At the time of diagnosis, ten cases had thyroid capsule invasion, 25 cases had extra-thyroid soft tissue invasion, 11 patients showed lymph node metastasis and four patients had distant organ metastasis. One hundred forty-five patients had RAI treatment at ablation dose (75-100 mCi), whereas 35 patients had RAI treatment at metastasis dose (150-200 mCi). Thirty-seven patients with papillary microcarcinoma did not receive RAI treatment. In 12 (%7.5) of the 160 patients who were considered as “successful ablation”, a recurrence was identified. Recurrence was detected by diagnostic WBS in all cases and stimulated Tg level was <2 ng/dL with the exception of the two cases who had distant metastasis.


Identification of pathological findings with WBS in patients who developed local recurrence in the absence of elevated Tg highlights the importance of diagnostic WBS in clinical follow-up.

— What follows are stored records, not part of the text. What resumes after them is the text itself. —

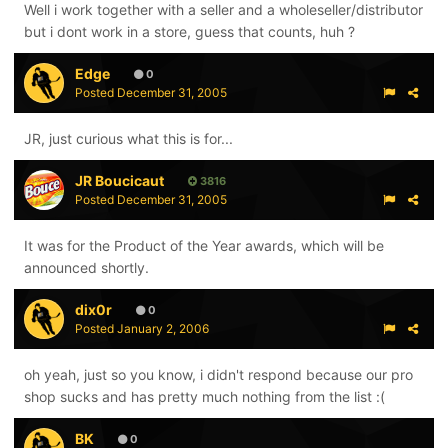
Well i work together with a seller and a wholeseller/distributor
but i dont work in a store, guess that counts, huh ?
Edge
0
Posted
December 31, 2005
JR, just curious what this is for...
JR Boucicaut
3816
Posted
December 31, 2005
It was for the Product of the Year awards, which will be
announced shortly.
dix0r
0
Posted
January 2, 2006
oh yeah, just so you know, i didn't respond because our pro
shop sucks and has pretty much nothing from the list :(
BK
0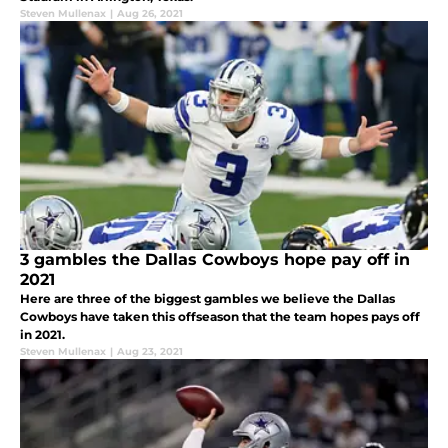
Steven Mullenax
|
Aug 26, 2021
3 gambles the Dallas Cowboys hope pay off in
2021
Here are three of the biggest gambles we believe the Dallas
Cowboys have taken this offseason that the team hopes pays off
in 2021.
Steven Mullenax
|
Aug 23, 2021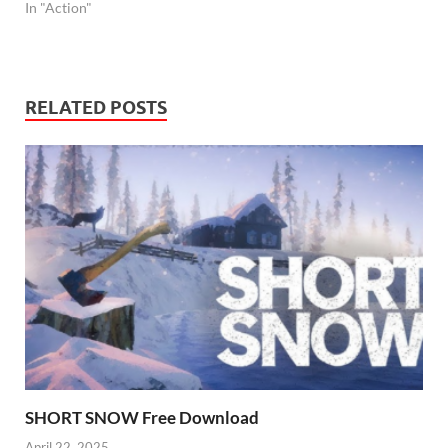
In "Action"
RELATED POSTS
SHORT SNOW Free Download
April 22, 2025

Keywords: differentiated thyroid cancer,recurrence,iodine-131 scintigraphy


Differentiated thyroid cancers (DTC) is a group of tumors with slow growth potential (1); long survival and a good clinical outcome is common, even in a patient with metastasis, when they are adequately treated with effective therapeutic approaches such as surgery, radioactive iodine (RAI) and thyroid hormone suppression (2). The 10-year survival rate in these tumors with good prognosis is above 90%. Nevertheless, local-regional recurrence or distant metastasis, especially in the first year of diagnosis, can be observed in 20% and 5-10% of the cases, respectively (3). Even though indicators of treatable recurrences and detrimental progress usually manifest within the first 5-10 years, life-long follow-up is critical since late mortality and recurrence is not uncommon (4). Traditionally, patients are followed-up according to prognostic factors, serum thyroglobulin (Tg) level and ultrasound (US) findings, anti-Tg antibody (anti-T) measurements along with concurrent whole body scintigraphy with I-131 (I-131 WBS) following thyroid stimulating hormone (TSH) stimulation at 6-12 months after surgery and ablation (5). The cervical US, serum Tg, and I-131 WBS are powerful tools to detect recurrence. Additional information can be achieved by computed tomography (CT) and magnetic resonance imaging (MRI) (6). Although I-131 scanning has a very high specificity of 99-100%, the rate of I-131-positive recurrences is about 50-60% in papillary and 64-67% in follicular thyroid cancer. In patients with I-131 negative recurrence, in addition to conventional radiologic imaging modalities, F-18 fluorodeoxyglucose (FDG) positron emission tomography (PET) and somatostatin receptor scintigraphy may yield significant information in detecting recurrence and metastasis (7). The aim of this study was to calculate the incidence of recurrence and explore which diagnostic tool was more reliable in detecting recurrence in patients with DTC.

Materials and Methods


We retrospectively reviewed clinical data pertaining to 217 patients [35 males (16%) and 182 females (84%)] who presented to the Department of Nuclear Medicine, Faculty of Medicine, Ege University with post-surgery DTC between 1991 and 2006, and regularly attended follow-up control visits for a period of 3 to 22 years. Ablation was deemed successful in patients who received RAI therapy after surgery, did not show any sign of residual thyroid tissue or metastasis on diagnostic I-131 WBS performed 6-12 months after RAI therapy, and had serum Tg level <2 ng/dL in the stimulated period. Recurrence was defined as detection of a tumor in the thyroid bed, cervical lymph nodes or in distant organs. When recurrence was identified, diagnostic I-131 WBS, serum Tg level, and US findings were assessed and compared, while all clinical data of the patients were reviewed. A detailed information was given to all patients before the procedure to be applied and all patients signed informed consent forms. Ethics committee approval was not received due to the retrospective design of the study.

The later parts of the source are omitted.